• WHAT IS REQUIRED: Omit the images and reproduce the rest of the entries exactly.

• GIVEN RECORDS:

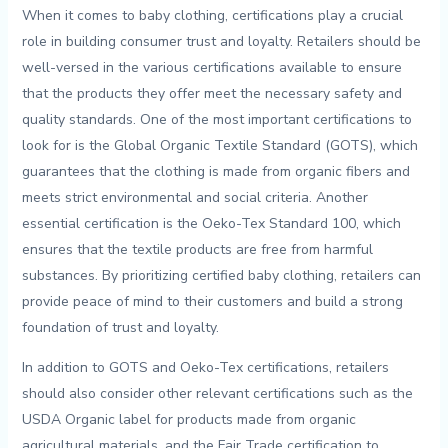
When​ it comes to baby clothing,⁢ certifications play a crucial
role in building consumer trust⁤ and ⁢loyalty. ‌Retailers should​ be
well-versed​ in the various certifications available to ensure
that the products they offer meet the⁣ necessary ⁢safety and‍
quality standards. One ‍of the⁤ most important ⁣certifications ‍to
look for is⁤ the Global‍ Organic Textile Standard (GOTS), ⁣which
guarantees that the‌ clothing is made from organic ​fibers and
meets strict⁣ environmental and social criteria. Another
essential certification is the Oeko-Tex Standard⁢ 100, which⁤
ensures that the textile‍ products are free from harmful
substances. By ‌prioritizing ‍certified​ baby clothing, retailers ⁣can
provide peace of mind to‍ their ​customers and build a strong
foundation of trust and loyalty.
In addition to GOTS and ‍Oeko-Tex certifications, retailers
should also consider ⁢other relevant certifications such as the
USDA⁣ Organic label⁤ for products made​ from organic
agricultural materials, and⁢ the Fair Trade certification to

• PROBLEM SOLUTION:
When​ it comes to baby clothing,⁢ certifications play a crucial
role in building consumer trust⁤ and ⁢loyalty. ‌Retailers should​ be
well-versed​ in the various certifications available to ensure
that the products they offer meet the⁣ necessary ⁢safety and‍
quality standards. One ‍of the⁤ most important ⁣certifications ‍to
look for is⁤ the Global‍ Organic Textile Standard (GOTS), ⁣which
guarantees that the‌ clothing is made from organic ​fibers and
meets strict⁣ environmental and social criteria. Another
essential certification is the Oeko-Tex Standard⁢ 100, which⁤
ensures that the textile‍ products are free from harmful
substances. By ‌prioritizing ‍certified​ baby clothing, retailers ⁣can
provide peace of mind to‍ their ​customers and build a strong
foundation of trust and loyalty.
In addition to GOTS and ‍Oeko-Tex certifications, retailers
should also consider ⁢other relevant certifications such as the
USDA⁣ Organic label⁤ for products made​ from organic
agricultural materials, and⁢ the Fair Trade certification to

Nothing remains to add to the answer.